Das Turnier in Linares hatte Kasparow zuvor knapp gewonnen. In der Endrunde hatte der Bulgare Weselin Topalow den bis dahin Führenden nach dreißig Zügen zur Aufgabe bewegt, so dass beide Spieler das Turnier mit 8 aus 12 Punkten abschlossen. Kasparow wurde aufgrund einer größeren Anzahl an gewonnenen Schwarz-Partien Turniersieger. "Ich hatte gehofft, in meinem letzten Spiel besser zu sein", bedauerte Kasparow auf der Pressekonferenz, "doch leider waren die letzten beiden Spiele sehr schwierig für mich – unter solchem Druck zu spielen, da ich wusste, dass dies das Ende einer Karriere darstellte, auf die ich stolz sein konnte. Ich werde vielleicht noch etwas Freizeit-Schach spielen, aber nicht länger professionelles Turnier-Schach." Er habe seine Leidenschaft für den Sport nicht verloren.

Diese Entscheidung habe er schon vor längerem getroffen, aber "ich wollte nicht in der schlechten Verfassung aufhören, in der ich vor sechs Monaten war. Ich wollte zurück zu meiner Top-Bewertung kommen. Ich wollte ein anständiges Schach zeigen. Ich wollte mir selbst vor allem beweisen, dass ich besser als andere spiele. Das habe ich getan. Was heute passiert ist, hatte nur wenig mit meinem Gegner zu tun. Ich bin einfach unter dem Druck zusammengebrochen, mein letztes Spiel zu spielen", zeigte er sich gewohnt selbstbewusst.

Als Grund für seinen Rücktritt gab der Weltranglistenerste das "völlige Chaos" in der Schachwelt in den letzten zwei Jahren an. Die Schachwelt ist seit 1993 gespalten, als der Schachweltverband FIDE (Fédération Internationale des Échecs) Kasparow den Weltmeistertitel aberkannte. Kasparow führte daraufhin mit seiner PCA (Professional Chess Association) eigene Weltmeisterschaften durch, so dass es jahrelang zwei Schachweltmeister gab. 2000 verlor Kasparow bei seinen PCA-Weltmeisterschaften den Titel an Wladimir Kramnik. Um das Schisma zu beenden, wollte Kasparow im Januar gegen den FIDE-Weltmeister Rustam Kasimdschanow antreten. Der Sieger aus diesem Spiel hätte gegen den Sieger aus einem Match Wladimir Kramniks gegen Peter Leko gespielt – der Sieger aus diesem Spiel wäre der nunmehr einzige Weltmeister gewesen. Dass das Spiel gegen Kasimdschanow, das in Dubai stattfinden sollte, abgesagt wurde, bezeichnet Kasparow als den Tropfen, der das Fass zum Überlaufen brachte: "Als das passierte, wusste ich, dass ich nicht länger ein Teil der Schachwelt war." Er sei "ein Mann mit großen Zielen", sehe aber kein Ziel mehr in der Welt des Profi-Schachs.
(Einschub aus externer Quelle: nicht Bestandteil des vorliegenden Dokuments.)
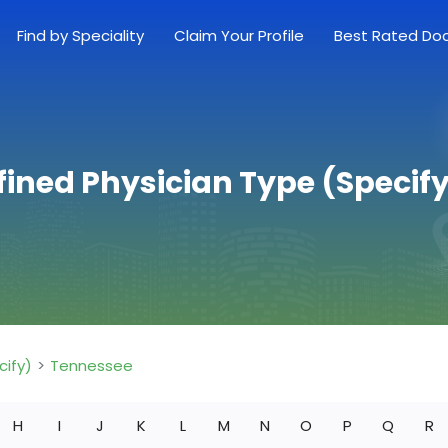
Find by Speciality
Claim Your Profile
Best Rated Do
fined Physician Type (Specify
cify)
Tennessee
H
I
J
K
L
M
N
O
P
Q
R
Kasparow will nun seine Buchprojekte Meine großen Vorkämpfer und How Life Imitates Chess vollenden, das Muster aus dem Schachspiel auf Entscheidungsprozesse in anderen Bereichen übertragen soll. Außerdem werde er weiterhin einen gewissen Teil seiner Zeit der russischen Politik widmen, "wie es jeder anständige Mensch tun sollte, der ein Gegner des Diktators Wladimir Putin ist". Kasparow hat Putin und seine Politik bereits mehrfach heftig kritisiert.
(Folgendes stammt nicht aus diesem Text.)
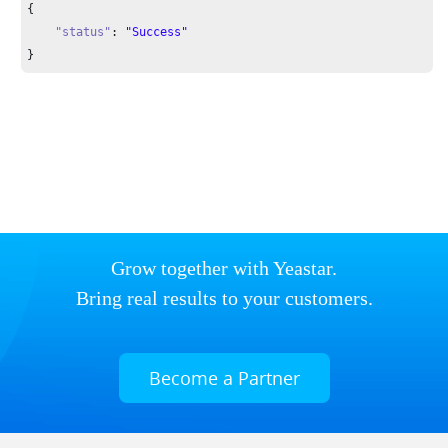
{

"status"
: 
"Success"
}
Grow together with Yeastar.
Bring real results to your customers.
Become a Partner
Gefragt, ob irgendjemand in der Schachwelt ihn ersetzen könne, nannte er, nicht ohne ein längeres Zögern, die Jungstars Sergey Karjakin und Magnus Carlsen (beide Jahrgang 1990). Aber die Zeit werde erst noch zeigen müssen, ob sie die Schachwelt einmal so sehr beeinflussen werden wie er selbst – Kasparow war 1985 mit 22 Jahren der jüngste Schachweltmeister aller Zeiten geworden – und Bobby Fischer. Der Unterstellung, sein Rücktritt sei nur aus taktischen Gründen geschehen, wollte er zuvorkommen: "Ich will niemanden unter Druck setzen, noch will ich etwas Falsches oder Anmaßendes tun. Ich will einfach mein eigenes Leben leben."